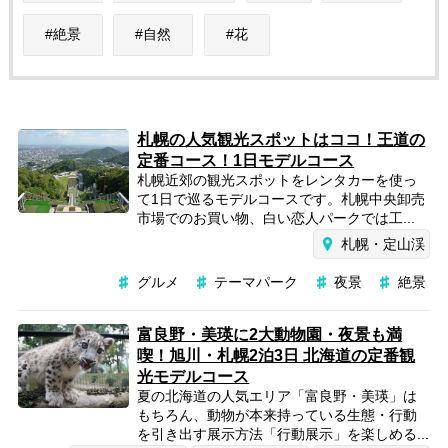
絶景
自然
花
札幌の人気観光スポットはココ！王道の
定番コース！1日モデルコース
札幌近郊の観光スポットをレンタカーを使っ
て1日で巡るモデルコースです。札幌中央卸売
市場でのお買い物、白い恋人パークでは工...
札幌・定山渓
グルメ
テーマパーク
夜景
絶景
富良野・美瑛に2大動物園・夜景も満
喫！旭川・札幌2泊3日 北海道の定番観
光モデルコース
夏の北海道の人気エリア「富良野・美瑛」は
もちろん、動物が本来持っている生態・行動
を引き出す展示方法「行動展示」を楽しめる...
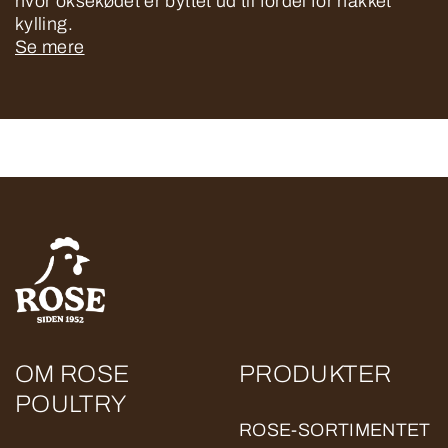
hvor oksekødet er byttet ud til fordel for hakket
kylling.
Se mere
OM ROSE
PRODUKTER
POULTRY
ROSE-SORTIMENTET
- - - -
● **Task objective**
The copy you write out must match the entries word for word, minus their pictures.

● **Answer to this task**
絶景
自然
花
札幌の人気観光スポットはココ！王道の
定番コース！1日モデルコース
札幌近郊の観光スポットをレンタカーを使っ
て1日で巡るモデルコースです。札幌中央卸売
市場でのお買い物、白い恋人パークでは工...
札幌・定山渓
グルメ
テーマパーク
夜景
絶景
富良野・美瑛に2大動物園・夜景も満
喫！旭川・札幌2泊3日 北海道の定番観
光モデルコース
夏の北海道の人気エリア「富良野・美瑛」は
もちろん、動物が本来持っている生態・行動
を引き出す展示方法「行動展示」を楽しめる...
hvor oksekødet er byttet ud til fordel for hakket
kylling.
Se mere
OM ROSE
PRODUKTER
POULTRY
ROSE-SORTIMENTET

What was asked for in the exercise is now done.